▶ **Stored data**:
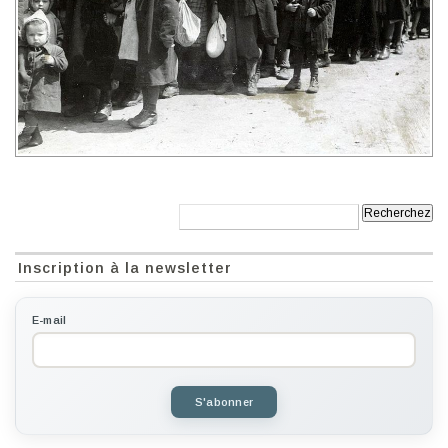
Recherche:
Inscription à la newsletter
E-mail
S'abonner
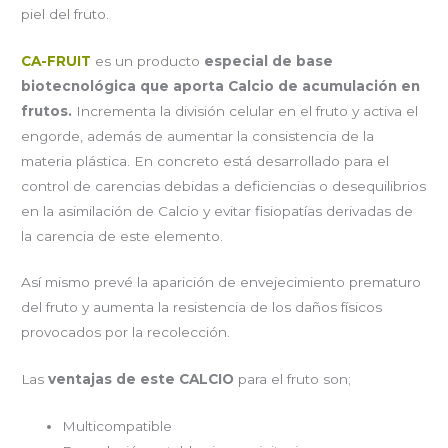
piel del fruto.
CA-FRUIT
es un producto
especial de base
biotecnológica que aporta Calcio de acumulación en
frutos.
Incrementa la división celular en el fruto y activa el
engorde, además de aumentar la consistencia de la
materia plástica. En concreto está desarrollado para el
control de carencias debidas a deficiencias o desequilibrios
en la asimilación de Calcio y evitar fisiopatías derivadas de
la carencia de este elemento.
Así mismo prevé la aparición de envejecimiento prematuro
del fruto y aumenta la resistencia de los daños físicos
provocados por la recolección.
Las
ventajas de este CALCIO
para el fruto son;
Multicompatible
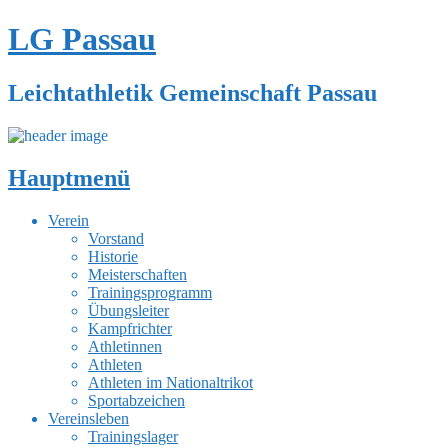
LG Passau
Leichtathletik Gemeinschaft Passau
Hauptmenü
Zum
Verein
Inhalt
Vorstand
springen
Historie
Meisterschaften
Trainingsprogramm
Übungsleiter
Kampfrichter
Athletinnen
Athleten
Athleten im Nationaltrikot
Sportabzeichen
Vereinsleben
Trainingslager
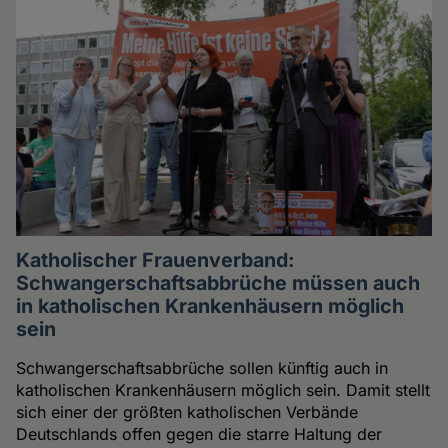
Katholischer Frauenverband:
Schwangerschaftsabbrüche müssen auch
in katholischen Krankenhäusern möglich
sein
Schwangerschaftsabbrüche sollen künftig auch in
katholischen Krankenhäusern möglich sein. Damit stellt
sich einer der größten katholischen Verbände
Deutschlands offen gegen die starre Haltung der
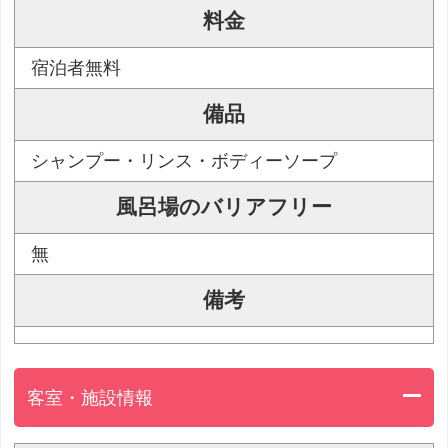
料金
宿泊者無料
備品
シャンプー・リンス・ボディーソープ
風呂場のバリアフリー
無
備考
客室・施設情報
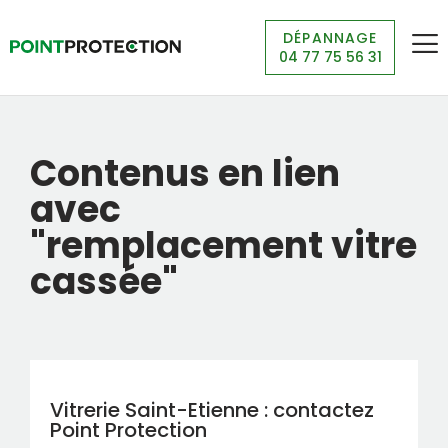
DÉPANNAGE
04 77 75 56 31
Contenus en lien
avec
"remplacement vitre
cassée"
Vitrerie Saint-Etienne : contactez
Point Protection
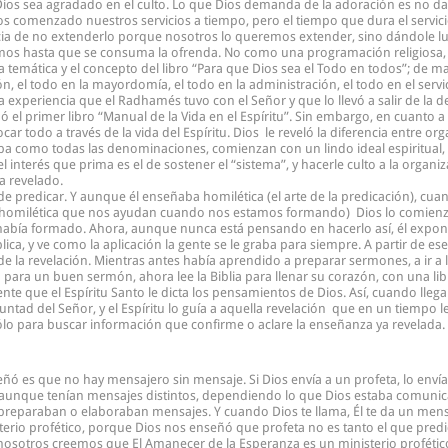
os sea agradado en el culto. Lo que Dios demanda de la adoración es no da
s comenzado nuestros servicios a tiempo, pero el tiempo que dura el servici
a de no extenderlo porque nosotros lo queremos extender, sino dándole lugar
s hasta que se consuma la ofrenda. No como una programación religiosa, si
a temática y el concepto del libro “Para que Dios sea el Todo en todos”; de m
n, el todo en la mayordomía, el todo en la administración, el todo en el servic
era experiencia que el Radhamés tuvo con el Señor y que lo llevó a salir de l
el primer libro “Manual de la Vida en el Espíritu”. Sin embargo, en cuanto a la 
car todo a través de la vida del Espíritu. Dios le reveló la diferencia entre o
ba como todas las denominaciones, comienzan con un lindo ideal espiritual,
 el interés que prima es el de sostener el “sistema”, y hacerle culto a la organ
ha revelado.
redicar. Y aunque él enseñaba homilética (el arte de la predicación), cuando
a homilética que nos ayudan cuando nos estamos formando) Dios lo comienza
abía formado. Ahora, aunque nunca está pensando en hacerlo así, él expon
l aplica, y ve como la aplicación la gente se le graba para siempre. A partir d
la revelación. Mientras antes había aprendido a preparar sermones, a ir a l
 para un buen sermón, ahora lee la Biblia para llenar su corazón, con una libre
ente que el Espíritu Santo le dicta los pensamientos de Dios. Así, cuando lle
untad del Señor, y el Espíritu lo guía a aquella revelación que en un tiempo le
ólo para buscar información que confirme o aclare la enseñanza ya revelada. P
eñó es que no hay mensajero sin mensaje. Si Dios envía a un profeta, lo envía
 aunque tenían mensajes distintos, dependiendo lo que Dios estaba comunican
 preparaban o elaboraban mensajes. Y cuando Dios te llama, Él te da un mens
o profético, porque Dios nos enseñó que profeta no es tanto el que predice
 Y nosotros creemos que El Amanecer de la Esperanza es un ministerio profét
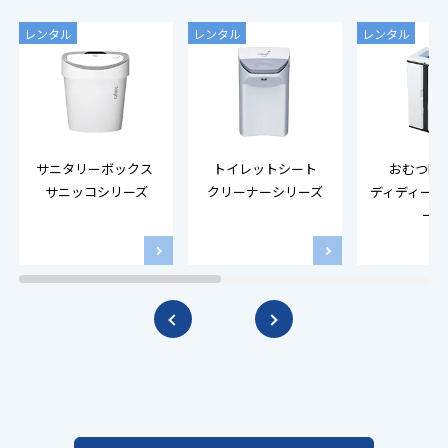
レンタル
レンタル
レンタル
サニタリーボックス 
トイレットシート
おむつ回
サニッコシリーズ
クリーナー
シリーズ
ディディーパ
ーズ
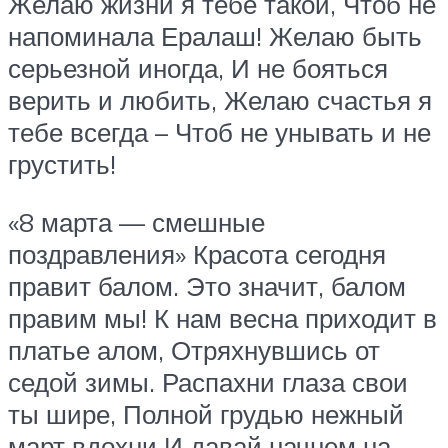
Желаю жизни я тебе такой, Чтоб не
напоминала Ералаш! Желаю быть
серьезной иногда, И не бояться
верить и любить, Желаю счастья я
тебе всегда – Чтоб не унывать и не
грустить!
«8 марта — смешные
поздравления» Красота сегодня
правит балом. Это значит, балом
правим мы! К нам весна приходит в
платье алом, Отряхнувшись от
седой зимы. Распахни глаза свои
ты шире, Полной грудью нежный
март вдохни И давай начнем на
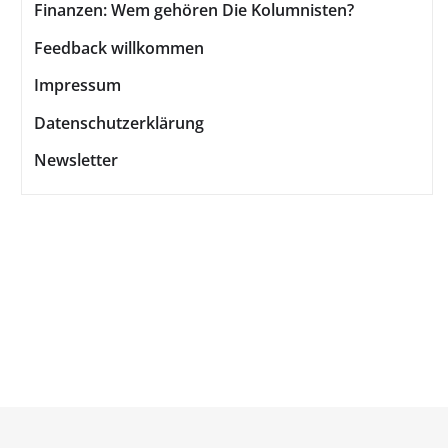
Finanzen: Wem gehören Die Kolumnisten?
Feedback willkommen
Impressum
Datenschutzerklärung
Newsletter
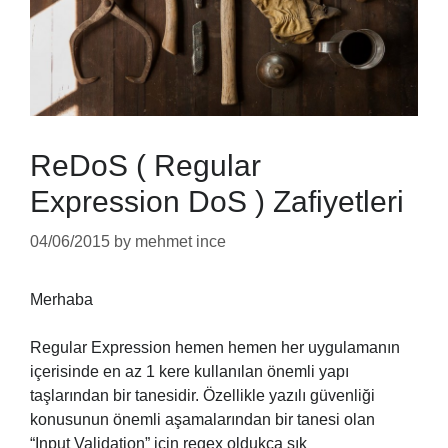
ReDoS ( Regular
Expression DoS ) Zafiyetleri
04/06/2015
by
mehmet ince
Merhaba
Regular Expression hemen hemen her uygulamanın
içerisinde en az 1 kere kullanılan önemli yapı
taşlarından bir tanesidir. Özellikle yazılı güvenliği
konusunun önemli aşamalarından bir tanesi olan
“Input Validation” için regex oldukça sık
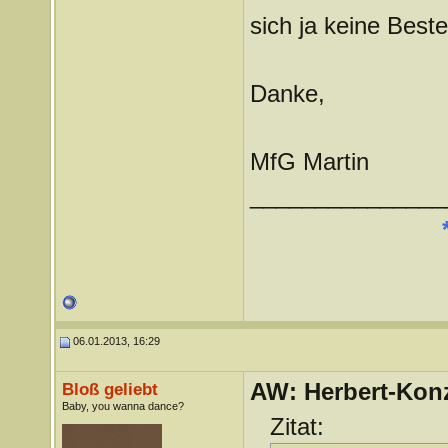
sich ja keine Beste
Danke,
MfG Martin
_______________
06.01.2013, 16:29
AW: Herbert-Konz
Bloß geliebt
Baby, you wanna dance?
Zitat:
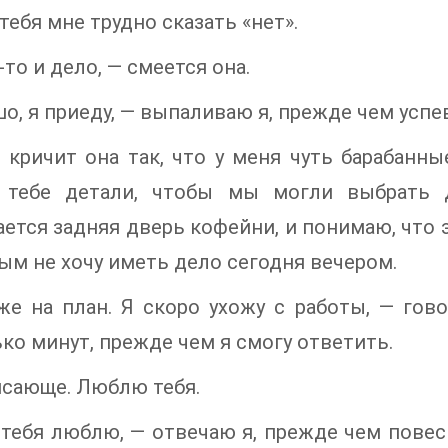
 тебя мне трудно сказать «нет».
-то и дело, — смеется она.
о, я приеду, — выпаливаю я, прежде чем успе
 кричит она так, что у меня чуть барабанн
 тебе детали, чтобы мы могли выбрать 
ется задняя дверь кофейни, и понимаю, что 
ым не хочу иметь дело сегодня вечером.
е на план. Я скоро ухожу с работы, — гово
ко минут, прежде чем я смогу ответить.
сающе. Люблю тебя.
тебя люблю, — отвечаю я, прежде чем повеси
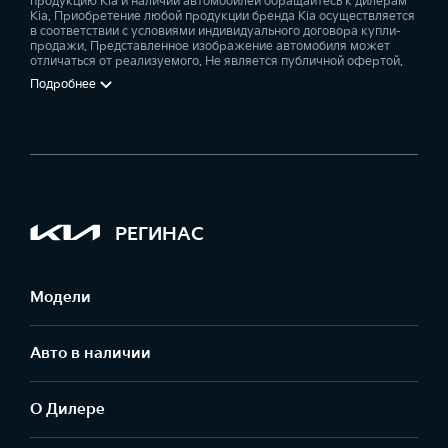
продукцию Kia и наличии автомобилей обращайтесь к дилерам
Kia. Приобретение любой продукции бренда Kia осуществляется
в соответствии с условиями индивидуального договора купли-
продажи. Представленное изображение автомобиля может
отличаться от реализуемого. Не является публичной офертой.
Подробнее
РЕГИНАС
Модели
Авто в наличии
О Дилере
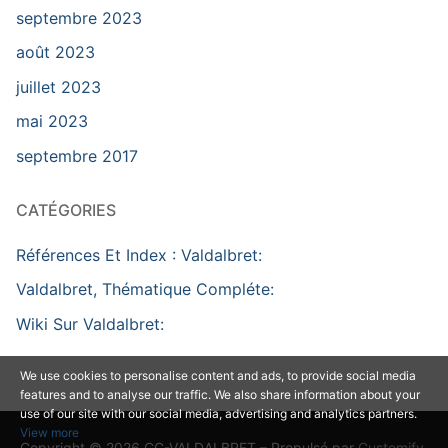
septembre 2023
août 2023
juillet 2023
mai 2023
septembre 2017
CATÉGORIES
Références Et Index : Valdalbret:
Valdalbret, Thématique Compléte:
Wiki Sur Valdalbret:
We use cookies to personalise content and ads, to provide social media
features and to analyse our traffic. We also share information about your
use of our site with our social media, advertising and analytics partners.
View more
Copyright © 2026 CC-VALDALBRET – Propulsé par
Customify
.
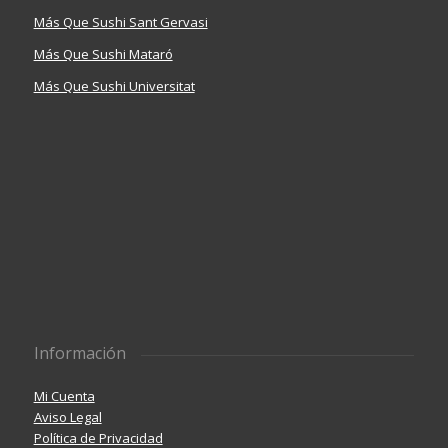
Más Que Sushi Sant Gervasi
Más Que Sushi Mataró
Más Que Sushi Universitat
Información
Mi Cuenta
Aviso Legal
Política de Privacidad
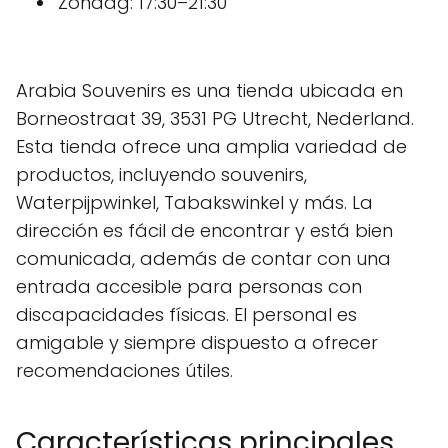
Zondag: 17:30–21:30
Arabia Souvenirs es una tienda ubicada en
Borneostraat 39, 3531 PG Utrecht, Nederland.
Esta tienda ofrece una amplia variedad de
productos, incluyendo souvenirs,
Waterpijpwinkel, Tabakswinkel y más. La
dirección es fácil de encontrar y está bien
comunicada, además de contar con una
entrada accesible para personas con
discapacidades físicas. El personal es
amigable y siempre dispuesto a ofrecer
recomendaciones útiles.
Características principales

▶ **What the task requires**:
Hand back all the entries exactly, leaving out the pictures.

▶ **Completed exercise**:
Recherche:
Inscription à la newsletter
E-mail
S'abonner
piel del fruto.
CA-FRUIT
es un producto
especial de base
biotecnológica que aporta Calcio de acumulación en
frutos.
Incrementa la división celular en el fruto y activa el
engorde, además de aumentar la consistencia de la
materia plástica. En concreto está desarrollado para el
control de carencias debidas a deficiencias o desequilibrios
en la asimilación de Calcio y evitar fisiopatías derivadas de
la carencia de este elemento.
Así mismo prevé la aparición de envejecimiento prematuro
del fruto y aumenta la resistencia de los daños físicos
provocados por la recolección.
Las
ventajas de este CALCIO
para el fruto son;
Multicompatible
LG Passau
Leichtathletik Gemeinschaft Passau
Hauptmenü
Zum
Verein
Inhalt
Vorstand
springen
Historie
Meisterschaften
Trainingsprogramm
Übungsleiter
Kampfrichter
Athletinnen
Athleten
Athleten im Nationaltrikot
Sportabzeichen
Vereinsleben
Trainingslager
Katholischer Frauenverband:
Schwangerschaftsabbrüche müssen auch
in katholischen Krankenhäusern möglich
sein
Schwangerschaftsabbrüche sollen künftig auch in
katholischen Krankenhäusern möglich sein. Damit stellt
sich einer der größten katholischen Verbände
Deutschlands offen gegen die starre Haltung der
料金
宿泊者無料
備品
シャンプー・リンス・ボディーソープ
風呂場のバリアフリー
無
備考
客室・施設情報
DÉPANNAGE
04 77 75 56 31
Contenus en lien
avec
"remplacement vitre
cassée"
Vitrerie Saint-Etienne : contactez
Point Protection
os sea agradado en el culto. Lo que Dios demanda de la adoración es no da
s comenzado nuestros servicios a tiempo, pero el tiempo que dura el servici
a de no extenderlo porque nosotros lo queremos extender, sino dándole lugar
s hasta que se consuma la ofrenda. No como una programación religiosa, si
a temática y el concepto del libro “Para que Dios sea el Todo en todos”; de m
n, el todo en la mayordomía, el todo en la administración, el todo en el servic
era experiencia que el Radhamés tuvo con el Señor y que lo llevó a salir de l
el primer libro “Manual de la Vida en el Espíritu”. Sin embargo, en cuanto a la 
car todo a través de la vida del Espíritu. Dios le reveló la diferencia entre o
ba como todas las denominaciones, comienzan con un lindo ideal espiritual,
 el interés que prima es el de sostener el “sistema”, y hacerle culto a la organ
ha revelado.
redicar. Y aunque él enseñaba homilética (el arte de la predicación), cuando
a homilética que nos ayudan cuando nos estamos formando) Dios lo comienza
abía formado. Ahora, aunque nunca está pensando en hacerlo así, él expon
l aplica, y ve como la aplicación la gente se le graba para siempre. A partir d
la revelación. Mientras antes había aprendido a preparar sermones, a ir a l
 para un buen sermón, ahora lee la Biblia para llenar su corazón, con una libre
ente que el Espíritu Santo le dicta los pensamientos de Dios. Así, cuando lle
untad del Señor, y el Espíritu lo guía a aquella revelación que en un tiempo le
ólo para buscar información que confirme o aclare la enseñanza ya revelada. P
eñó es que no hay mensajero sin mensaje. Si Dios envía a un profeta, lo envía
 aunque tenían mensajes distintos, dependiendo lo que Dios estaba comunican
 preparaban o elaboraban mensajes. Y cuando Dios te llama, Él te da un mens
o profético, porque Dios nos enseñó que profeta no es tanto el que predice
 Y nosotros creemos que El Amanecer de la Esperanza es un ministerio profét
レンタル
レンタル
レンタル
サニタリーボックス 
トイレットシート
おむつ回
サニッコシリーズ
クリーナー
シリーズ
ディディーパ
ーズ
Желаю жизни я тебе такой, Чтоб не
напоминала Ералаш! Желаю быть
серьезной иногда, И не бояться
верить и любить, Желаю счастья я
тебе всегда – Чтоб не унывать и не
грустить!
«8 марта — смешные
поздравления» Красота сегодня
правит балом. Это значит, балом
правим мы! К нам весна приходит в
платье алом, Отряхнувшись от
седой зимы. Распахни глаза свои
ты шире, Полной грудью нежный
март вдохни И давай начнем на
Finanzen: Wem gehören Die Kolumnisten?
Feedback willkommen
Impressum
Datenschutzerklärung
Newsletter
ReDoS ( Regular
Expression DoS ) Zafiyetleri
04/06/2015
by
mehmet ince
Merhaba
Regular Expression hemen hemen her uygulamanın
içerisinde en az 1 kere kullanılan önemli yapı
taşlarından bir tanesidir. Özellikle yazılı güvenliği
konusunun önemli aşamalarından bir tanesi olan
“Input Validation” için regex oldukça sık
sich ja keine Beste
Danke,
MfG Martin
_______________
06.01.2013, 16:29
AW: Herbert-Konz
Bloß geliebt
Baby, you wanna dance?
Zitat:
 тебя мне трудно сказать «нет».
-то и дело, — смеется она.
о, я приеду, — выпаливаю я, прежде чем успе
 кричит она так, что у меня чуть барабанн
 тебе детали, чтобы мы могли выбрать 
ется задняя дверь кофейни, и понимаю, что 
ым не хочу иметь дело сегодня вечером.
е на план. Я скоро ухожу с работы, — гово
ко минут, прежде чем я смогу ответить.
сающе. Люблю тебя.
тебя люблю, — отвечаю я, прежде чем повеси
продукцию Kia и наличии автомобилей обращайтесь к дилерам
Kia. Приобретение любой продукции бренда Kia осуществляется
в соответствии с условиями индивидуального договора купли-
продажи. Представленное изображение автомобиля может
отличаться от реализуемого. Не является публичной офертой.
Подробнее
РЕГИНАС
Модели
Авто в наличии
О Дилере
septembre 2023
août 2023
juillet 2023
mai 2023
septembre 2017
CATÉGORIES
Références Et Index : Valdalbret:
Valdalbret, Thématique Compléte:
Wiki Sur Valdalbret:
We use cookies to personalise content and ads, to provide social media
features and to analyse our traffic. We also share information about your
use of our site with our social media, advertising and analytics partners.
View more
Copyright © 2026 CC-VALDALBRET – Propulsé par
Customify
.
Más Que Sushi Sant Gervasi
Más Que Sushi Mataró
Más Que Sushi Universitat
Información
Mi Cuenta
Aviso Legal
Política de Privacidad
Zondag: 17:30–21:30
Arabia Souvenirs es una tienda ubicada en
Borneostraat 39, 3531 PG Utrecht, Nederland.
Esta tienda ofrece una amplia variedad de
productos, incluyendo souvenirs,
Waterpijpwinkel, Tabakswinkel y más. La
dirección es fácil de encontrar y está bien
comunicada, además de contar con una
entrada accesible para personas con
discapacidades físicas. El personal es
amigable y siempre dispuesto a ofrecer
recomendaciones útiles.
Características principales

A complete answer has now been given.